Read more: Why Use an Accredited Land Consultant?

Negotiate and make an offer

Once you’re sure the land is the perfect spot to spend your retirement, it’s time to negotiate on the price (if appropriate) and make a formal offer. Everyone has their own style when it comes to negotiating the price, but in order to be successful there are a few things you should know going in:

  • Don’t let the seller know your rock bottom, do-not-pass-go, walk away price. If the seller knows the price you’re willing to go to, they’ll do whatever they can to get as close to your max as possible.
  • Don’t show emotional attachment. You may be squealing like a teenage girl at the thought of owning this property, but keep it together. Remain neutral and calm on the outside.
  • Don’t go in ignorant. If you haven’t researched the property or have a clear understanding of the market, your negotiations aren’t going to go smoothly. Show up prepared with facts and comps of properties in the area to sound confident in your negotiations.
  • Do be a low-maintenance buyer. A seller will be more likely to work with you in price if you work with them on other aspects of the sale. Being prepared with your financing, paperwork, etc. makes the entire process run smoother and gives the seller more reason to agree to your requests.
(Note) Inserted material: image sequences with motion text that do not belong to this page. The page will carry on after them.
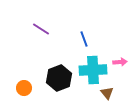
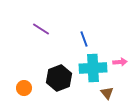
cyan cross: moved 2 px up
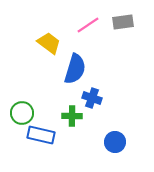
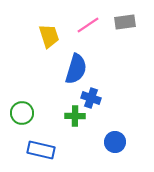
gray rectangle: moved 2 px right
yellow trapezoid: moved 7 px up; rotated 35 degrees clockwise
blue semicircle: moved 1 px right
blue cross: moved 1 px left
green cross: moved 3 px right
blue rectangle: moved 15 px down
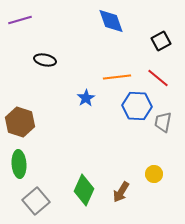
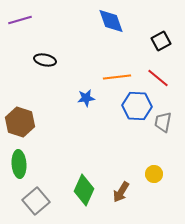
blue star: rotated 24 degrees clockwise
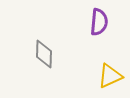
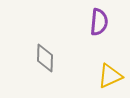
gray diamond: moved 1 px right, 4 px down
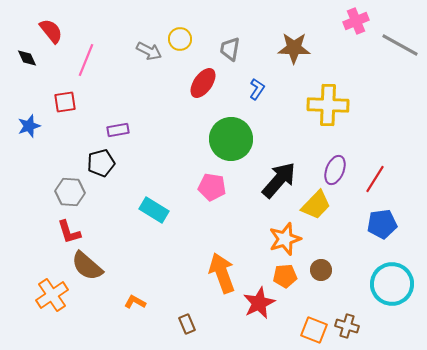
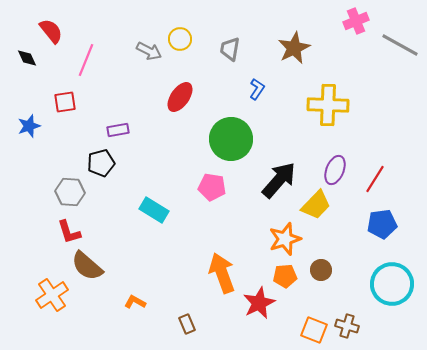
brown star: rotated 28 degrees counterclockwise
red ellipse: moved 23 px left, 14 px down
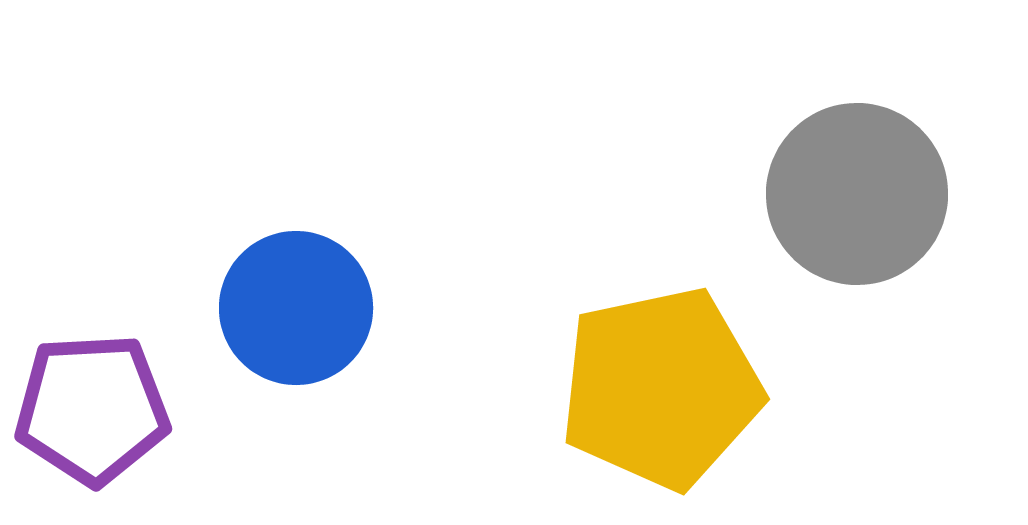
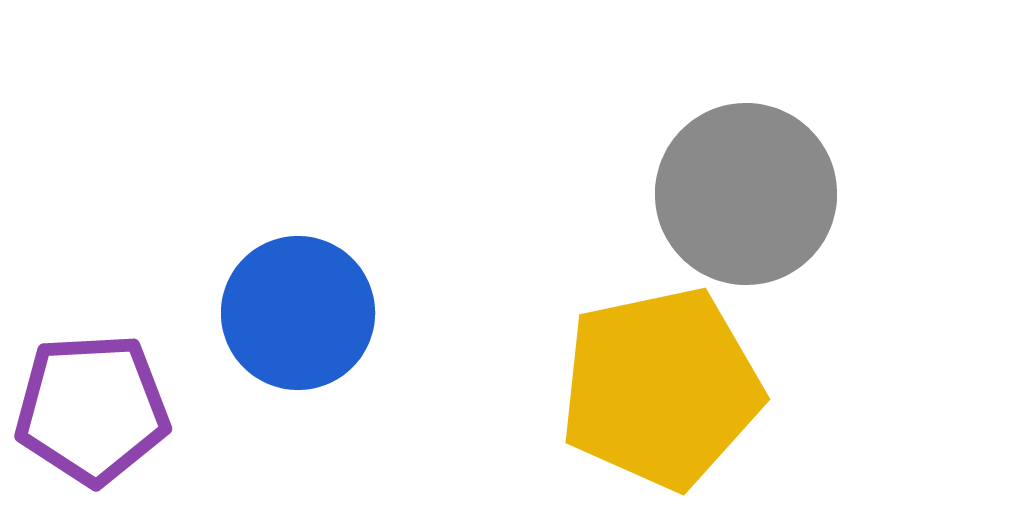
gray circle: moved 111 px left
blue circle: moved 2 px right, 5 px down
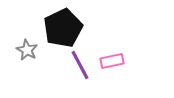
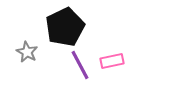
black pentagon: moved 2 px right, 1 px up
gray star: moved 2 px down
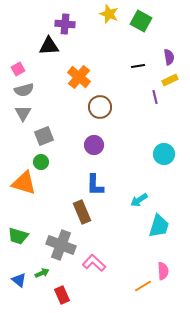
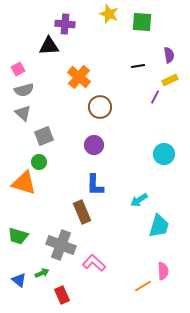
green square: moved 1 px right, 1 px down; rotated 25 degrees counterclockwise
purple semicircle: moved 2 px up
purple line: rotated 40 degrees clockwise
gray triangle: rotated 18 degrees counterclockwise
green circle: moved 2 px left
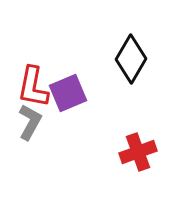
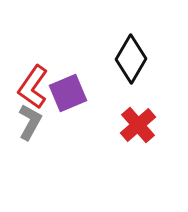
red L-shape: rotated 24 degrees clockwise
red cross: moved 27 px up; rotated 21 degrees counterclockwise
Read more: Essential Tips for Getting Your First Farm or Ranch Loan

Sign on the dotted line

Once everything is complete, you’ll meet with the seller to discuss details and sign a Transfer of Land contract. From that point on, the land is officially yours. Your hard work, research, patience, and diligence will result in owning the property of your dreams.

Buying Land for Retirement: A Smart Investment

Whether you’re years away from retirement or it’s creeping up on you rather quickly, it’s never too late to add buying land to your retirement plans. Not only is buying vacant land a low maintenance investment, but it’s also usually much more affordable than other investments. Maybe you plan to build on the land once you retire, or maybe you plan to sell it and use the money to travel. Either way, buying land is an excellent way to diversify your portfolio and set yourself up for a comfortable and convenient retirement.